Troubleshooting NetScaler SSL Card Issues

book

Article ID: CTX236094

calendar_today

Updated On:

Description

Complete the following steps to troubleshoot SSL cards issues on NetScaler:
Note: NetScaler VPXs do not support third-party SSL cards. The only SSL cards that they support for VPX are instances on an SDX appliance.

Verify the number of SSL Cards present on appliance.
SDX: Login to the SVM using shell and type cat /var/nslog/dmesg.boot | grep platform and look at the number that’s before”CVM”

MPX: use command show ssl stats example shown further down.

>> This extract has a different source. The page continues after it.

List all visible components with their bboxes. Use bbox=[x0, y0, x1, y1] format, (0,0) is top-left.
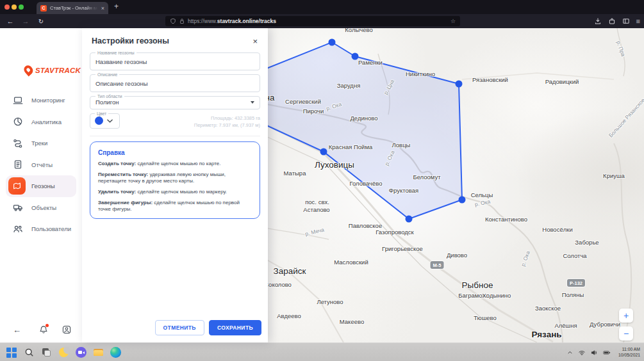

Note: You need to create FIPS partitions before you can assign FIPS capacity to the VPX. For more information refer to Citrix Documentation - Creating Partitions.
Determine the status of SSL Cards by using the command show ha node

VPX on SDX

MPX FIPS device
Use show ssl stats to verify that the SSL cards are present (seen by the appliance) and verify that the engine status is “1”. If SSL engine is “0” then it’s down. This can occur due to the license and/or if all the SSL cards of the appliance are down instead of just some. Verify the license is correct and if incorrect contact Citrix Licensing. If license is correct and all SSL cards are reported down, then you would need to hard reboot the SDX Appliance.
Note: If rebooting the VPX doesn’t resolve the issue and there are multiple SDXs then failover ALL instances to the other appliance and then reboot the entire SDX. If there is only one SDX appliance then you would need to contact Technical Support for further assistance.
Older firmware that’s no longer supported can cause multiple issues resulting in SSL cards going down or errors can occur. Ensure that you’re on a supported firmware. If you’re on an older firmware then upgrade to a later release as there have been substantial SSL improvements throughout the builds.